■ WORK INSTRUCTIONS
Exact copies of the lines from the start of the records through the line with "gebied en de mensen kennen. Mij overkwam iets" are what the answer must hold; pictures are not part of it.

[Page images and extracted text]
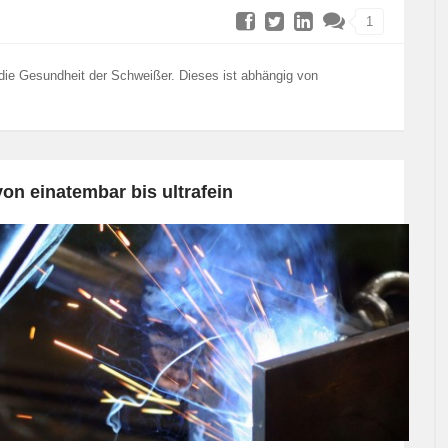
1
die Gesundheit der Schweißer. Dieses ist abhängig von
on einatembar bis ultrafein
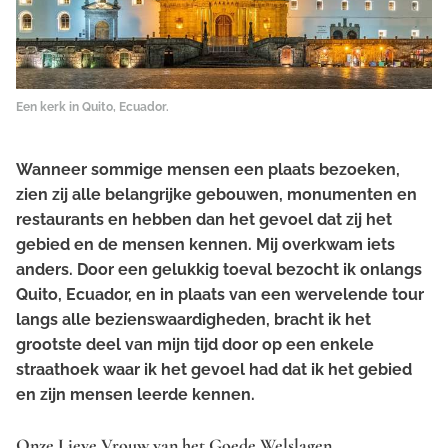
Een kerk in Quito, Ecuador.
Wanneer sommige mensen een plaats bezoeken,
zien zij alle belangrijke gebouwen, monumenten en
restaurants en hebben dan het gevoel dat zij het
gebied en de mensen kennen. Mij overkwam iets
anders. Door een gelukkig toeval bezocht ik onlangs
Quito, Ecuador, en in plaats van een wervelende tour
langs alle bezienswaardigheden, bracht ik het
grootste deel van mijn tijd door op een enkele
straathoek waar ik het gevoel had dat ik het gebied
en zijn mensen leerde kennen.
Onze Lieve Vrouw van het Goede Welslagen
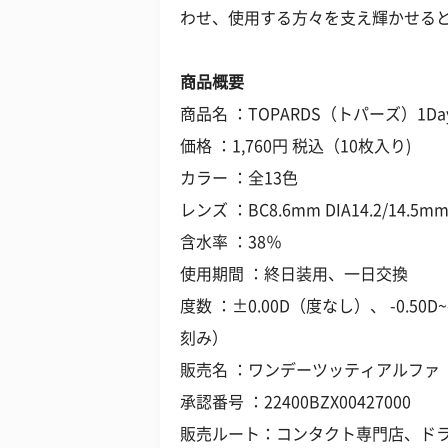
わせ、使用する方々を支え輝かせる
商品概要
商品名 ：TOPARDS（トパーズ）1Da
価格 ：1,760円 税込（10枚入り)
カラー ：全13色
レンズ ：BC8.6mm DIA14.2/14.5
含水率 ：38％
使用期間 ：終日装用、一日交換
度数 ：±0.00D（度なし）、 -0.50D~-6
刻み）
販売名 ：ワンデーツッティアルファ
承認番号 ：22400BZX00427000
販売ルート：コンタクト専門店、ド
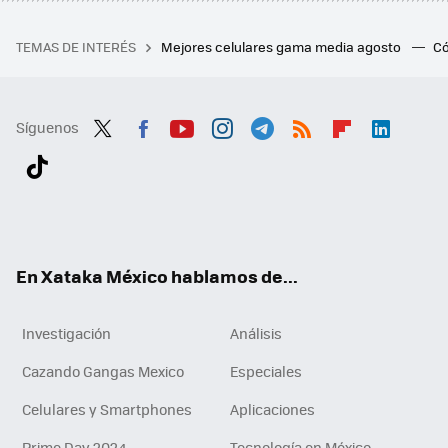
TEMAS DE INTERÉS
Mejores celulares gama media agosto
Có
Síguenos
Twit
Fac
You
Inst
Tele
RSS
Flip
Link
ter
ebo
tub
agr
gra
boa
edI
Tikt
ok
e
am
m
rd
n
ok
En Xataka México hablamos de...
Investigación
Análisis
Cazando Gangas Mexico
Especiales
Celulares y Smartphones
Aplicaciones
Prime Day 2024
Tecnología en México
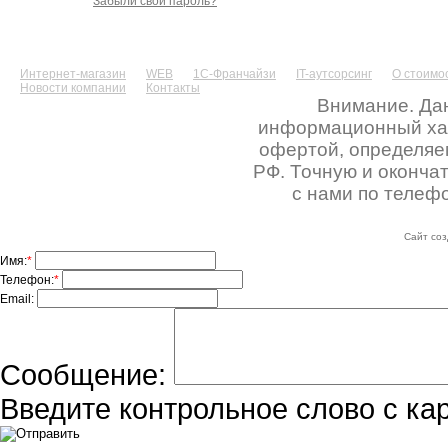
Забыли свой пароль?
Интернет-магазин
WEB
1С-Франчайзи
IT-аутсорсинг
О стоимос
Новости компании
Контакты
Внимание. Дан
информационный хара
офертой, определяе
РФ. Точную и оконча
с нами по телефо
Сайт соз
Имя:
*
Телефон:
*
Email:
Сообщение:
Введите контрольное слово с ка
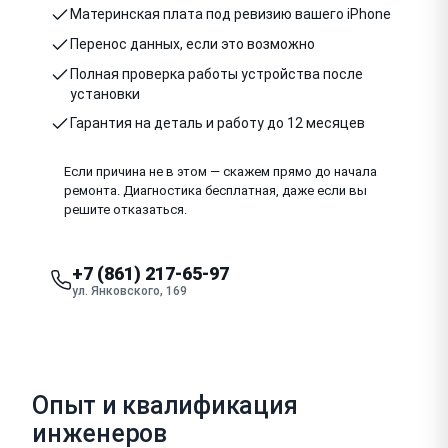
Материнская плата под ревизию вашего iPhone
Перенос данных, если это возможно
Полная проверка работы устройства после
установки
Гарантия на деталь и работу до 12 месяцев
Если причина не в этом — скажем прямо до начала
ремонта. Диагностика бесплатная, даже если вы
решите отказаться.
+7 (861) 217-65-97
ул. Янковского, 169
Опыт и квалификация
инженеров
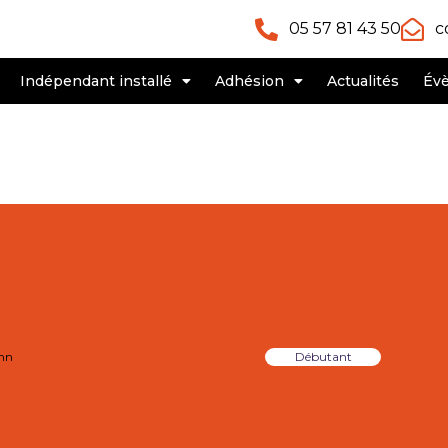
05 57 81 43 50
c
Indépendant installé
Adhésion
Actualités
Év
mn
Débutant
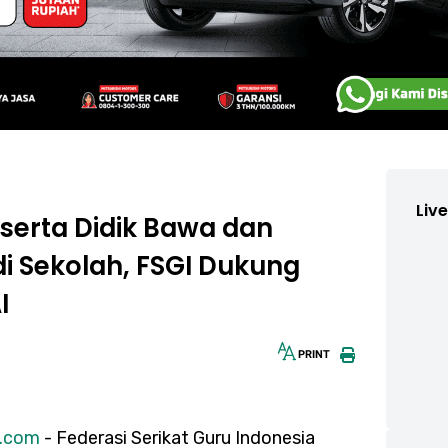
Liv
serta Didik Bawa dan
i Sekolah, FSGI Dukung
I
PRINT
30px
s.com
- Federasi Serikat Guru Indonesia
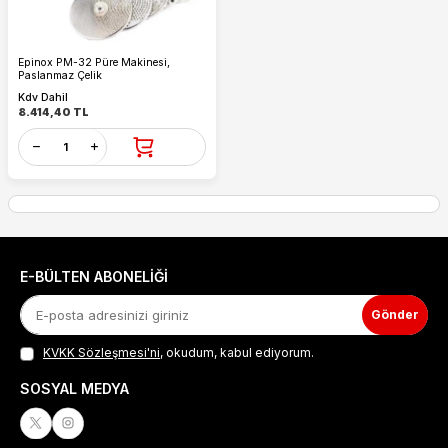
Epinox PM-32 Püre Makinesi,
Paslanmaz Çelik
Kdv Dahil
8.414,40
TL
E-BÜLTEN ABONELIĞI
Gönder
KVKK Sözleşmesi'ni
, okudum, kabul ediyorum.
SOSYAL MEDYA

■ FINISHED EXERCISE
1
die Gesundheit der Schweißer. Dieses ist abhängig von
on einatembar bis ultrafein
Een kerk in Quito, Ecuador.
Wanneer sommige mensen een plaats bezoeken,
zien zij alle belangrijke gebouwen, monumenten en
restaurants en hebben dan het gevoel dat zij het
gebied en de mensen kennen. Mij overkwam iets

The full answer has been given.